Pain Management Yorktown Heights

Conditions Treated

  • Arthritis
    • Arthritis is a group of conditions that causes pain and damage to the cartilage in the joints of the body. The most common symptom of arthritis is pain. While certain types of arthritis cause consistent dull pain, others cause pain that is considerably worse in the morning than in the evening. Other common symptoms of arthritis include swelling, stiffness, and loss of movement in the affected joints.
  • Back Pain
    • Lower back pain and sciatica are two of the most common reasons for any patient to visit their doctor. Because of its pivotal role and frequent use, the lower back is susceptible to injury and chronic pain. Lower back pain can be a result of injury to a muscle or ligament, a degenerated or ruptured disc, arthritis of the spine or an irritated nerve.
    • While lower back pain is not usually a serious condition, it can be very painful and debilitating. Talk to your doctor today about how to relieve your lower back pain.
  • Cancer Pain
    • Unfortunately, many forms of advanced cancer are associated with pain and disability. The causes may be related to the cancer pressing on nerves and adjacent structures, or side effects from chemotherapy, radiation and surgery. When it comes to cancer pain we take an aggressive approach to ensure the best quality of life possible for our patients.
  • Central Pain
    • Central pain syndrome is a neurological disorder affecting the central nervous system. This condition affects individuals with brain injuries, strokes, limb amputations, spinal cord injuries, or multiple sclerosis. A burning sensation is the most common symptom of central pain syndrome, although other painful sensations may also be experienced.
  • Complex Regional Pain Syndrome (CRPS, RSD)
    • Complex regional pain syndrome involves long-term, intense pain that occurs after an injury and tends to get worse over time instead of getting better. This condition most often affects the arms, legs, hands or feet and can spread to nearby areas as it progresses. In addition to pain, patients may also experience swelling, sweating, skin sensitivity and more.
    • The cause of CRPS is not specifically known, although it is thought to be linked to the sympathetic nervous system and restructuring of the way pain is interpreted by the brain and spinal cord.

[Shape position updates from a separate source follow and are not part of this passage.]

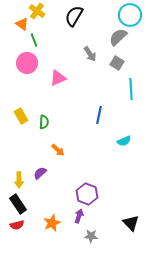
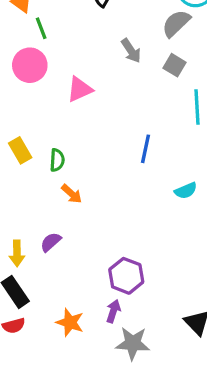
orange arrow: (58, 150) -> (72, 194), moved
orange star: (52, 223) -> (70, 322), turned -30
gray star: (91, 236) -> (133, 343), size x1.5

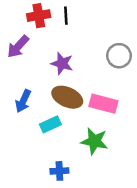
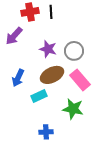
gray circle: (119, 56) -> (74, 51), moved
brown ellipse: (67, 97) -> (52, 75), turned -50
pink rectangle: (103, 104) -> (80, 80), turned 35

  • Failed Back Syndrome (Post- Laminectomy Syndrome)
  • Fibromyalgia
  • Intractable Post Operative Pain
  • Musculoskeletal Pain
  • Neck Pain
  • Neuralgia or Neuropathy
    • Neuropathic pain is a chronic condition caused by damage, dysfunction or injury within the actual nerve fibers, which results in the delivery of incorrect signals to pain centers within the body. This may occur as a result of several different factors, including surgery, chemotherapy, or conditions such as diabetes, HIV, multiple sclerosis and others.
    • Patients with neuropathic pain may experience shooting pain, numbness, tingling and weakness in certain areas of the body. This condition tends to get worse over time rather than better, so finding a successful treatment method is important.
  • Phantom Limb Pain
    • Phantom limb pain is pain that persists in a limb after it has been amputated. While the exact cause of phantom limb pain is unknown, research suggests that it is a result of the brain's inability to adapt to the missing limb.
  • Post Herpetic Neuralgia
  • Radiculopathy
  • Sacroiliac Joint Pain
    • Sacroiliitis is a condition involving inflammation of one or both of the sacroiliac joints, which connect the pelvis and lower spine. This condition may occur as a result of arthritis, pregnancy, traumatic injury, or infection. Symptoms of sacroiliitis may include pain in the lower back, buttocks, groin, legs or feet that can be exacerbated by running, standing for extended periods of time, or stair climbing.
  • Spinal Stenosis
  • Vertebral Compression Fractures
    • Like any other bone in your body, the bones of the spine, called vertebrae, can fracture. These fractures are usually a result of osteoporosis, metastatic diseases, a fall or other type of injury. A spinal fracture is called a vertebral compression fracture and occurs most often in the thoracic or middle spine.
    • Compression fractures can cause mild to severe pain depending on how they occur, and may also result in curving of the spine in some cases. If a fracture is suspected, your doctor may perform an x-ray, CT scan or MRI to evaluate the extent of the injury and determine the most effective treatment approach.